# Twitter vs Stocks Change Data Analysis

## Data Cleaning Notebook

In [323]:
# Packages:
import pandas as pd
import matplotlib.pyplot as plt
import plotly.express as px
import plotly.graph_objects as go
from urllib.request import urlopen
import json
import datetime
import numpy as np
import warnings
warnings.filterwarnings('ignore')

In [324]:
# Pulling CSV with Twitter information. Check ceo_name.ipynb for data extraction
columns_chosed = ['created_at','full_text','id','source','favorite_count','retweet_count']

ceo_tweets = pd.read_csv("data/branson.csv")
ceo_tweets = ceo_tweets[columns_chosed]

FileNotFoundError: [Errno 2] No such file or directory: 'data/branson.csv'

In [None]:
# Filtering Dataframe for tweets since 2019
ceo_tweets["created_at"] = pd.to_datetime(ceo_tweets["created_at"]).dt.date
ceo_tweets["created_at"] = pd.to_datetime(ceo_tweets["created_at"])
ceo_tweets = ceo_tweets[ceo_tweets["created_at"]>='2019-01-01']

### Tweets DF and Sentimental Analysis

In [None]:
import re

# Clean The Data
def cleantext(text):
    text = re.sub(r"@[A-Za-z0-9]+", "", text) # Remove Mentions
    text = re.sub(r"#", "", text) # Remove Hashtags Symbol
    text = re.sub(r"RT[\s]+", "", text) # Remove Retweets
    text = re.sub(r"https?:\/\/\S+", "", text) # Remove The Hyper Link
    
    return text

In [None]:
# Clean The Text
ceo_tweets['full_text'] = ceo_tweets['full_text'].apply(cleantext)

In [None]:
# Checking weekends:
ceo_tweets["Day of Week"] = ceo_tweets['created_at'].dt.dayofweek

In [None]:
ceo_tweets['orig_date'] = ceo_tweets['created_at']
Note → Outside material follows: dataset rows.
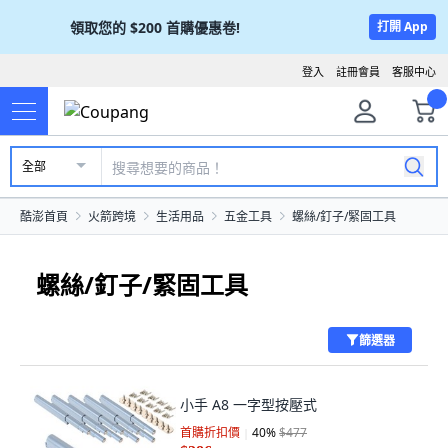
領取您的
$200
首購優惠卷!
打開 App
登入
註冊會員
客服中心
全部
酷澎首頁
火箭跨境
生活用品
五金工具
螺絲/釘子/緊固工具
螺絲/釘子/緊固工具
篩選器
小手 A8 一字型按壓式
首購折扣價
40
%
$477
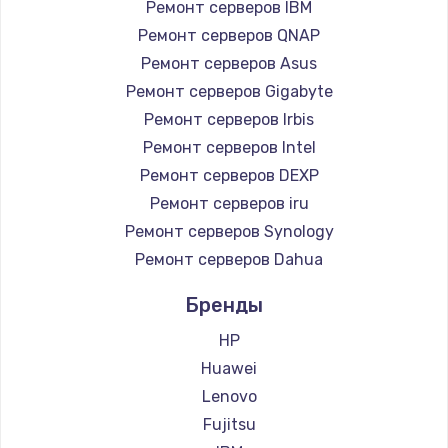
Ремонт серверов IBM
Ремонт серверов QNAP
Ремонт серверов Asus
Ремонт серверов Gigabyte
Ремонт серверов Irbis
Ремонт серверов Intel
Ремонт серверов DEXP
Ремонт серверов iru
Ремонт серверов Synology
Ремонт серверов Dahua
Бренды
HP
Huawei
Lenovo
Fujitsu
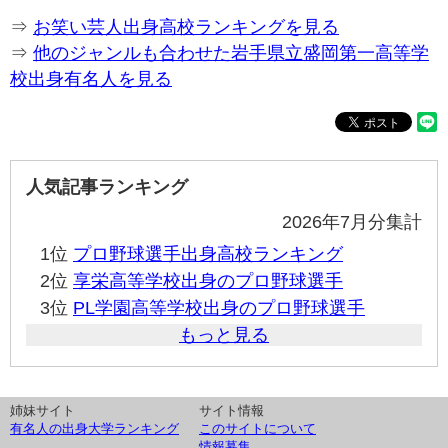
⇒
お笑い芸人出身高校ランキングを見る
⇒
他のジャンルも合わせた岩手県立盛岡第一高等学
校出身有名人を見る
人気記事ランキング
2026年7月分集計
1位
プロ野球選手出身高校ランキング
2位
享栄高等学校出身のプロ野球選手
3位
PL学園高等学校出身のプロ野球選手
もっと見る
姉妹サイト
サイト情報
有名人の出身大学ランキング
このサイトについて
情報募集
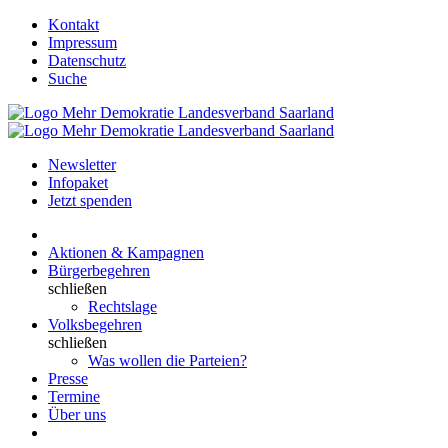
Kontakt
Impressum
Datenschutz
Suche
Newsletter
Infopaket
Jetzt spenden
Aktionen & Kampagnen
Bürgerbegehren
schließen
Rechtslage
Volksbegehren
schließen
Was wollen die Parteien?
Presse
Termine
Über uns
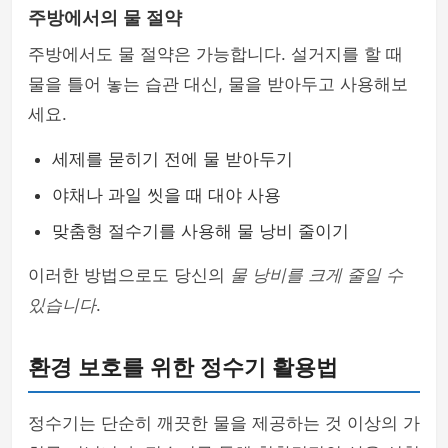
주방에서의 물 절약
주방에서도 물 절약은 가능합니다. 설거지를 할 때
물을 틀어 놓는 습관 대신, 물을 받아두고 사용해보
세요.
세제를 묻히기 전에 물 받아두기
야채나 과일 씻을 때 대야 사용
맞춤형 절수기를 사용해 물 낭비 줄이기
이러한 방법으로도 당신의
물 낭비를 크게 줄일 수
있습니다
.
환경 보호를 위한 정수기 활용법
정수기는 단순히 깨끗한 물을 제공하는 것 이상의 가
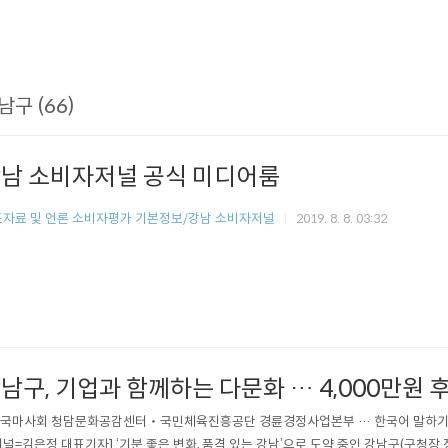
남구 (66)
남 소비자저널 공식 미디어룸
자료 및 언론 소비자평가 기본정보/강남 소비자저널
2019. 8. 8. 03:32
남구, 기업과 함께하는 다문화 … 4,000만원 
한국마사회 청담문화공감센터‧국민체육진흥공단 경륜경정사업본부 … 한국어 말하기대회
널=김은정 대표기자] ‘기분 좋은 변화, 품격 있는 강남’으로 도약 중인 강남구(구청장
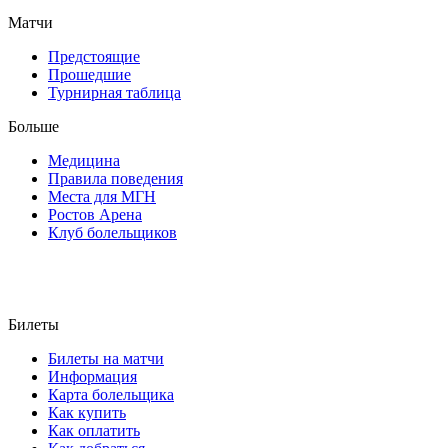
Матчи
Предстоящие
Прошедшие
Турнирная таблица
Больше
Медицина
Правила поведения
Места для МГН
Ростов Арена
Клуб болельщиков
Билеты
Билеты на матчи
Информация
Карта болельщика
Как купить
Как оплатить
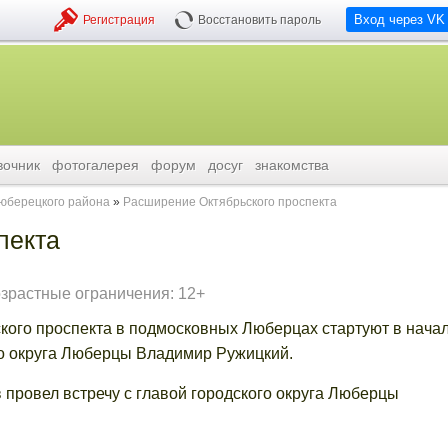
Вход через VK
Регистрация
Восстановить пароль
вочник
фотогалерея
форум
досуг
знакомства
люберецкого района
Расширение Октябрьского проспекта
пекта
зрастные ограничения: 12+
кого проспекта в подмосковных Люберцах стартуют в нача
го округа Люберцы Владимир Ружицкий.
провел встречу с главой городского округа Люберцы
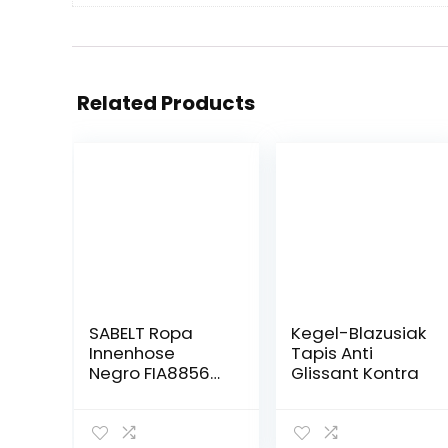
Related Products
SABELT Ropa
Kegel-Blazusiak
Innenhose
Tapis Anti
Negro FIA8856–
Glissant Kontra
2018 UI-600
Talla M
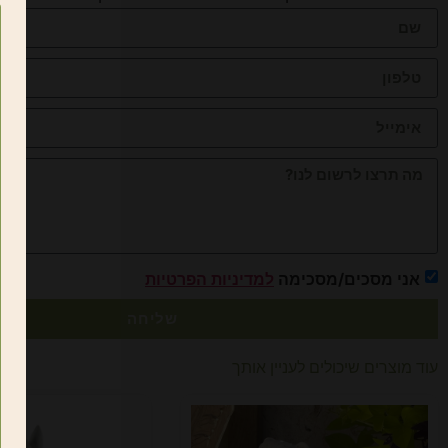
אני מסכים/מסכימה
למדיניות הפרטיות
שליחה
עוד מוצרים שיכולים לעניין אותך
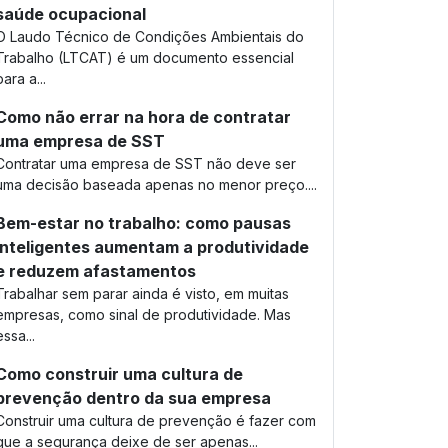
saúde ocupacional
O Laudo Técnico de Condições Ambientais do
Trabalho (LTCAT) é um documento essencial
para a...
Como não errar na hora de contratar
uma empresa de SST
Contratar uma empresa de SST não deve ser
uma decisão baseada apenas no menor preço....
Bem-estar no trabalho: como pausas
inteligentes aumentam a produtividade
e reduzem afastamentos
Trabalhar sem parar ainda é visto, em muitas
empresas, como sinal de produtividade. Mas
essa...
Como construir uma cultura de
prevenção dentro da sua empresa
Construir uma cultura de prevenção é fazer com
que a segurança deixe de ser apenas...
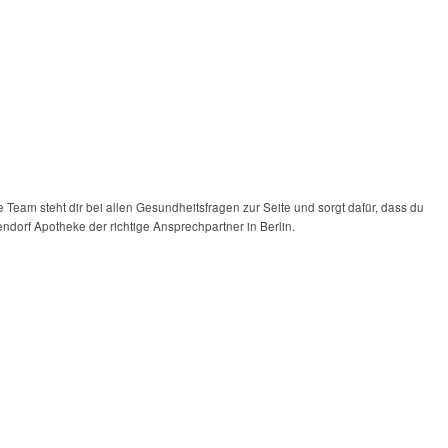
Team steht dir bei allen Gesundheitsfragen zur Seite und sorgt dafür, dass du
endorf Apotheke der richtige Ansprechpartner in Berlin.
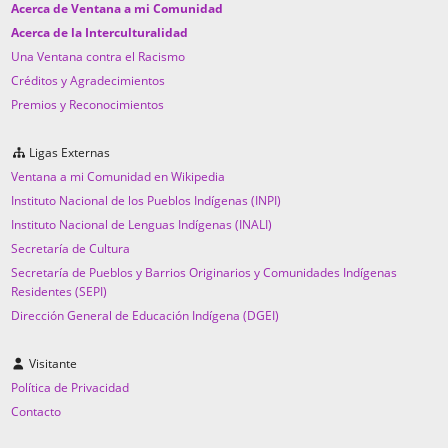
Acerca de Ventana a mi Comunidad
Acerca de la Interculturalidad
Una Ventana contra el Racismo
Créditos y Agradecimientos
Premios y Reconocimientos
Ligas Externas
Ventana a mi Comunidad en Wikipedia
Instituto Nacional de los Pueblos Indígenas (INPI)
Instituto Nacional de Lenguas Indígenas (INALI)
Secretaría de Cultura
Secretaría de Pueblos y Barrios Originarios y Comunidades Indígenas
Residentes (SEPI)
Dirección General de Educación Indígena (DGEI)
Visitante
Política de Privacidad
Contacto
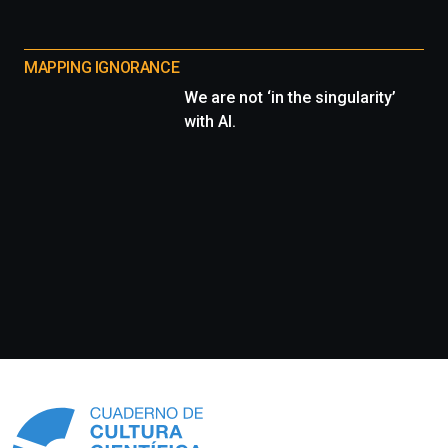
MAPPING IGNORANCE
We are not ‘in the singularity’
with AI.
Información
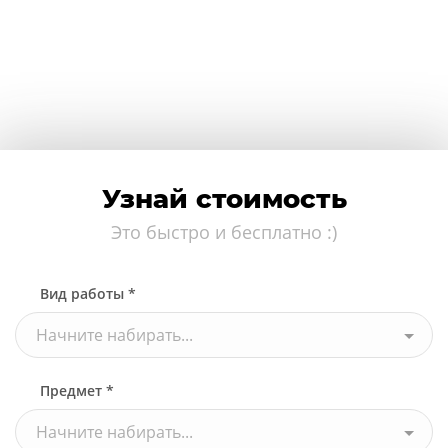
Узнай стоимость
Это быстро и бесплатно :)
Вид работы *
Начните набирать...
Предмет *
Начните набирать...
for i in range(ceo_tweets.shape[0]):
    if ceo_tweets['Day of Week'].loc[i] == 5:
        ceo_tweets['created_at'].loc[i] = ceo_tweets['created_at'].loc[i]+ datetime.timedelta(days=2)
    if ceo_tweets['Day of Week'].loc[i] == 6:
        ceo_tweets['created_at'].loc[i] = ceo_tweets['created_at'].loc[i]+ datetime.timedelta(days=1)
# stock_tweets_df = ceo_tweets.merge(stock_df,how='outer', on='date')
# stock_tweets_df

In [None]:
from textblob import TextBlob

# Get The Subjectivity
def sentiment_analysis(ds):
    sentiment = TextBlob(ds['full_text']).sentiment
    return pd.Series([sentiment.subjectivity, sentiment.polarity])

# Adding Subjectivity & Polarity
ceo_tweets[["subjectivity", "polarity"]] = ceo_tweets.apply(sentiment_analysis, axis=1)

In [None]:
ceo_tweets = (    
    ceo_tweets.groupby(["created_at"])
    .agg(
        Tweets=("full_text", "sum"),
        Agg_count=("full_text", "count"),
        Agg_retweet=("retweet_count", "sum"),
        Agg_favorite=("favorite_count", "sum"),
        Subjectivity_mean=("subjectivity", "mean"),
        Polarity_mean=("polarity", "mean"),
    )
    .reset_index()
)
ceo_tweets = ceo_tweets.rename(columns={"created_at":'Date'})

In [None]:
#Polarity Change
ceo_tweets["Polarity_chg"] = np.log(ceo_tweets["Polarity_mean"]/ceo_tweets["Polarity_mean"].shift())
ceo_tweets["Polarity_chg"] = ceo_tweets["Polarity_chg"].fillna(0)

### Stock Data Cleaning

In [None]:
# Getting Data Stock prices. Source: Yahoo Finance.
stock = pd.read_csv("data/SPCE.csv")
stock_df = stock[['Date','Close']]

# Calculating Stock Price Variation
stock_df['Return'] = stock_df['Close']
stock_df['Return']= np.log(stock_df['Close']/stock_df['Close'].shift())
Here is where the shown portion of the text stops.